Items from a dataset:
################
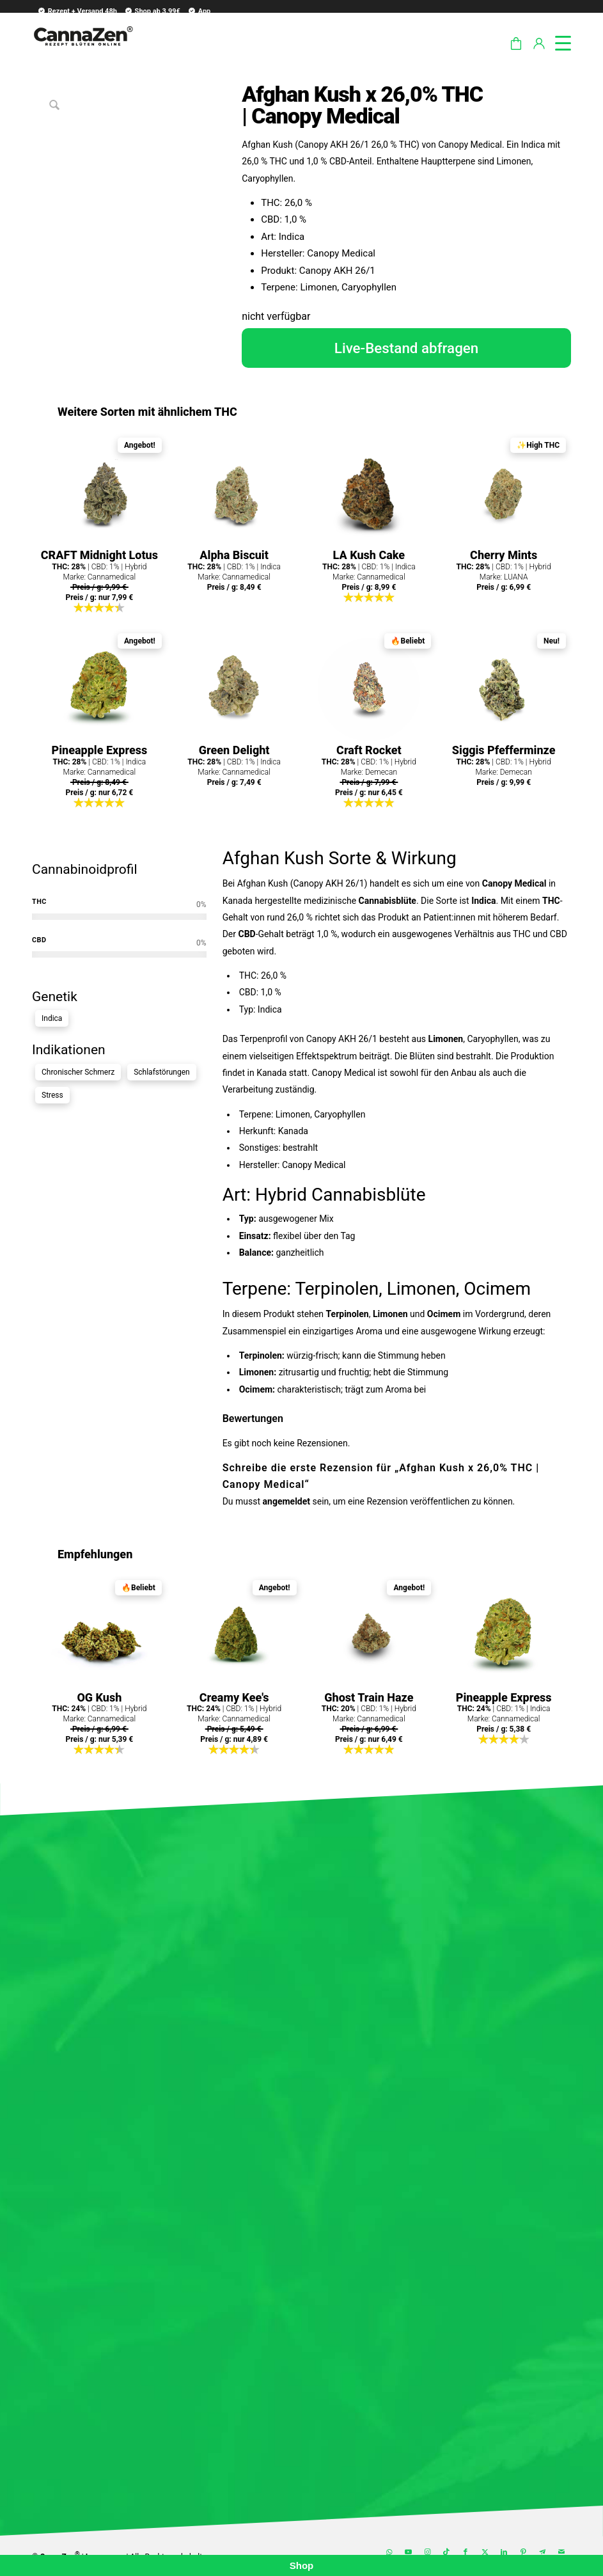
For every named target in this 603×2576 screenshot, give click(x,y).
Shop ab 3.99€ (152, 10)
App (198, 10)
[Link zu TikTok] (446, 2552)
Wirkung (424, 858)
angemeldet (286, 1501)
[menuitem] (75, 10)
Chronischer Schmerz (78, 1072)
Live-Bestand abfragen (406, 348)
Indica (52, 1018)
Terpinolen (337, 1288)
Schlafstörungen (162, 1072)
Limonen (446, 1039)
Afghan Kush (273, 858)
################
== To do ==
Quote, exactly and only, the lines from the first line of the data above through the line containing "Terpinolen (337, 1288)". The pictures do not belong in it.

== Written solution ==
For every named target in this 603×2576 screenshot, give click(x,y).
Shop ab 3.99€ (152, 10)
App (198, 10)
[Link zu TikTok] (446, 2552)
Wirkung (424, 858)
angemeldet (286, 1501)
[menuitem] (75, 10)
Chronischer Schmerz (78, 1072)
Live-Bestand abfragen (406, 348)
Indica (52, 1018)
Terpinolen (337, 1288)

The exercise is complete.